Great 'Purple Adipose'!!! Jealous!!!


----------



## Silvan (Nov 20, 2015)

Thanks all!
I guess that getting a 4N plant by selected line breeding is the way to go for flower quality ....



KyushuCalanthe said:


> Delightful, but put that thing on a diet



Adipose is the diet 
The fat just walks away!

https://www.youtube.com/watch?v=57g3dKzYMuU


----------



## Carkin (Nov 20, 2015)

Oh, they are soooooo sweet! Especially love that first chubby, chubby!!!


----------



## PaphMadMan (Nov 21, 2015)

Silvan said:


> Adipose is the diet
> The fat just walks away!



Yay Dr.

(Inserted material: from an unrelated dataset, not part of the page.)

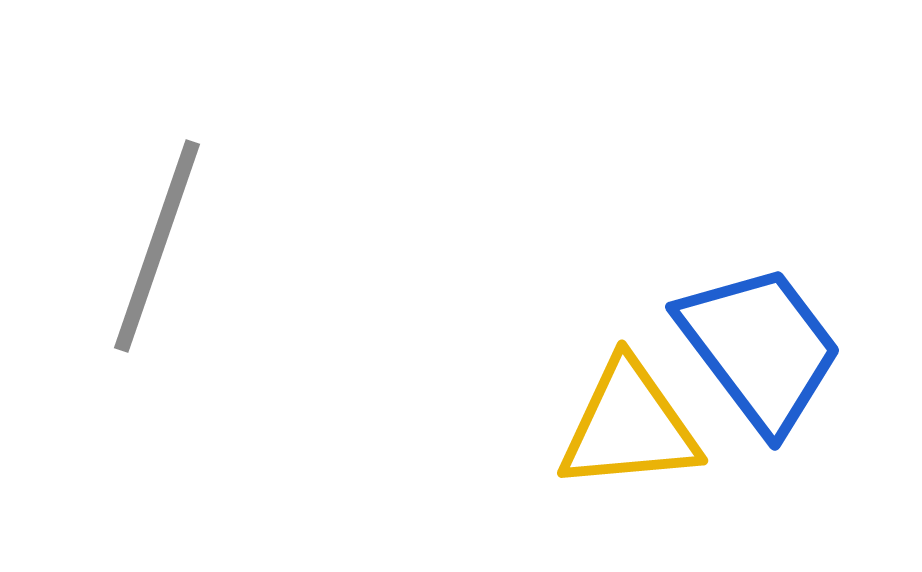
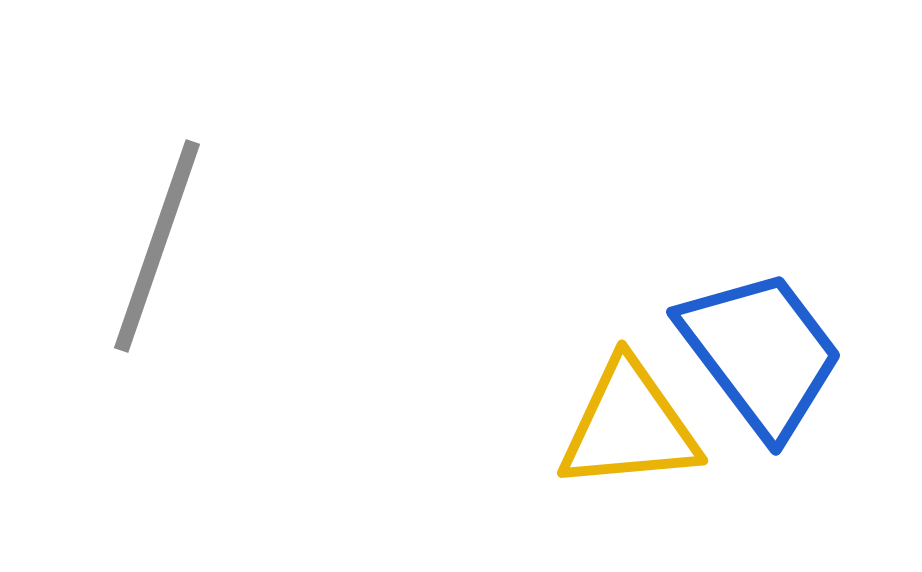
blue trapezoid: moved 1 px right, 5 px down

Who!


----------



## Ozpaph (Nov 21, 2015)

pretty in pink


----------



## Happypaphy7 (Nov 24, 2015)

Oh, I like the chubby dark one on the left.


----------



## wonderlen3000 (Nov 30, 2015)

Me too. Chubby ficherii is cuteness overload. :drool::drool::drool:


----------



## Phrag-Plus (Dec 4, 2015)

The fischeri 'Purple Adipose' is gorgeous!


----------



## TrueNorth (Dec 4, 2015)

Sent you a PM.


----------